Kelompok Khawarij disebut pula dengan Haruriyah, karena dinisbatkan
kepada Harura nama desa yang mereka tempati. Mereka juga dinamakan Al-
Muhkamah, karena mereka yang mengatakan ”Bahwa tidak ada ketetapan Hukum
kecuali milik Allah”. Mereka juga menamakan kelompok mereka sendiri dengan
sebutan Asy-Syurat yang artinya orang yang menjual atau mengorbankan diri
kepada Allah berdasarkan firman Allah surat Al-Baqarah ayat 207.
Dengan demikian nyatalah Khawarij sebagai suatu golongan yang
memisahkan diri dari pemerintahan Ali Bin Abi Thalib, disebabkan oleh watak
yang keras dan pemikiran yang ekstrim dari mereka, sehingga Khawarij dianggap
sebagai kelompok pemberontak dimasa Kekhalifahan Ali. Dalam berbagai
pertempuran besar Khawarij dapat dikalahkan oleh pasukan Ali. Namun akhirnya
seorang Khawarij yang bernama Abd Al-Rahman Bin Muljam berhasil
membunuh Ali Bin Abi Thalib.
Walaupun Khawarij telah mengalami kekalahan, mereka tetap bisa
menyusun kekuatan kembali dan meneruskan perlawanan terhadap kekuasaan
Islam resmi baik di zaman Dinasty Umaiyyah maupun di zaman Dinasty
Abbasiyyah. Kemudian dalam perang saudara pada masa Ibn Az-Zubir, dua
gerakan kaum Khawarij yang memliki peran yang sangat besar dalam merangsang
pengembangan teologi sehingga berkembang dengan pesat dan tumbuh menjadi
kelompok yang cukup besar. Kelompok Khawarij pertama adalah sub sekte
Azraqiah sesuai dengan nama pimpinan mereka yaitu Nafi Ibn Al-Azraq dan
kepemimpinan Az-Zubair. Namun pada tahun 684 M, kota Basra jatuh ke tangan
Ibn Az-Zubair, sehingga orang-orang sekte Azrqiah yang tersisa melarikan diri ke
pegunungan di sebelah timur Basra. Akhirnya tentara Bani Umaiyyah yang
berkuda pada waktu itu berhasil memusnahkan kekuatan mereka.

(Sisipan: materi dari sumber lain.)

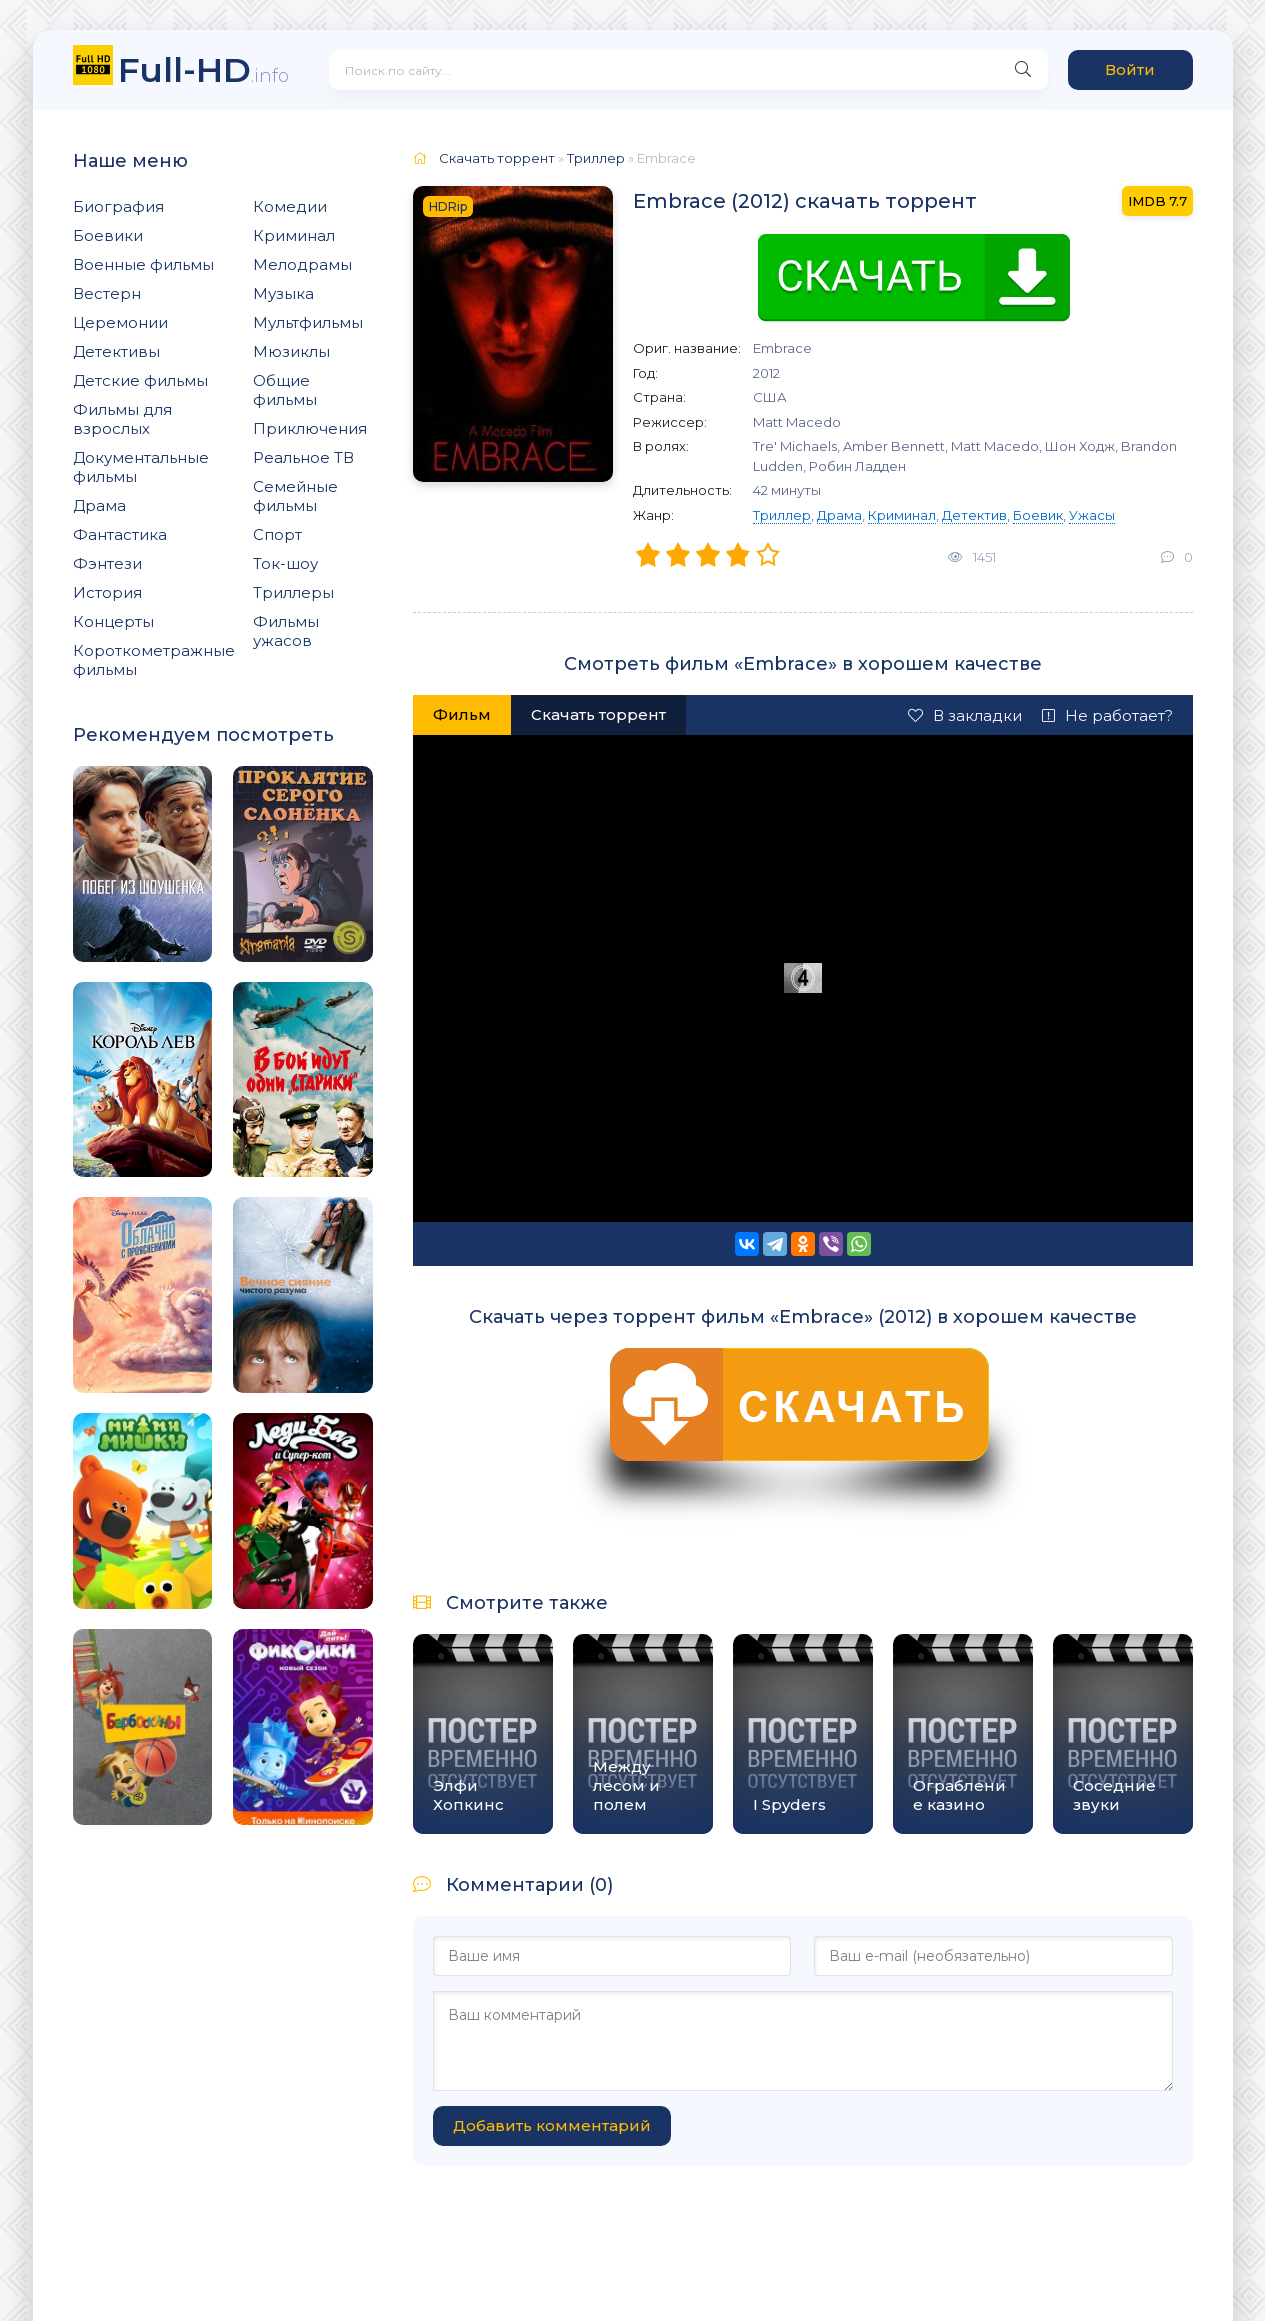  What do you see at coordinates (303, 457) in the screenshot?
I see `Реальное ТВ` at bounding box center [303, 457].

Sebagai golongan yang ekstrim Khawarij memang menanggapi setiap
permasalahan yang muncul pada waktu itu secara keras dan sempit, siapapun
pemimpin Islam, apabila tidak memerintah sesuai dangan Al-Quran dan Sunnah
yang mereka fahami secara lafziyah, mereka anggap telah menyeleweng dari
ajaran Islam, dan mereka mesti ditentang dan dijatuhkan, bahkan darah mereka
menjadi halal atau harus dibunuh. Namun sebagian kecil dari mereka ada yang
berfaham sedikit moderat seperti Sekte Ibadiyah, yang akan penulis paparkan
berikut ini.
2. Al-Azariqah
Golongan ini adalah kelompok yang besar dan terkuat setelah hancurnya
golongan Al-Muhakkimah. Daerah kekuasaan Al-Azariqah adalah pada
perbatasan Irak dengan Iran. Nama Al-Azariqah terambil dari nama pemimpin
mereka yaitu Nafi Ibn Al-Azraq yang meninggal pada tahun 686 M di Irak. Sub
Sekte ini memiliki pandangan yang lebih radikal dibanding sekte Al-
Muhakkimah, karena mereka tidak lagi memakai istilah kafir bagi pelaku tahkim
dan dosa besar, tetapi menggunakan trem musyrik atau polytheisme yang dosanya
lebih besar dari trem kafir.
Menurut Al-Azariqah, semua orang yang tidak sefaham dengan mereka
adalah musyrik, walaupun orang yang sefaham dengan Al-Zariqah tetapi tidak
mau hijrah ke dalam lingkungan mereka juga dipandang musyrik. Menurut
mereka, daerah Islam itu hanyalah daerah kekuasaan mereka saja, sedangkan
orang yang tinggal diluar daerah kekuasaan Al-Zariqah adalah musyrik, mereka
boleh ditawan dan dibunuh. Bahkan istri dan anak-anak dari orang yang
dipandang musyrik boleh dibunuh.
Dengan demikian agaknya sekte Al-Zariqah nyata-nyata menganggap
hanya golongan merekalah yang sebenarnya orang Islam, adapun orang-orang
yang diluar lingkungan mereka adalah kaum musyrik dan daerahnya adalah Darul
Al Kufr, maka harus diperangi. Maka Ibn Al-Hazm mengatakan, orang-orang
sekte Al-Zariqah selalu melakukan Isti’rad, yakni selalu mempertanyakan
pendapat atau keyakinan seseorang. Siapa yang mereka jumpai mengaku oarang
Islam, yang tidak termasuk golongan Al-Zariqah langsung mereka bunuh.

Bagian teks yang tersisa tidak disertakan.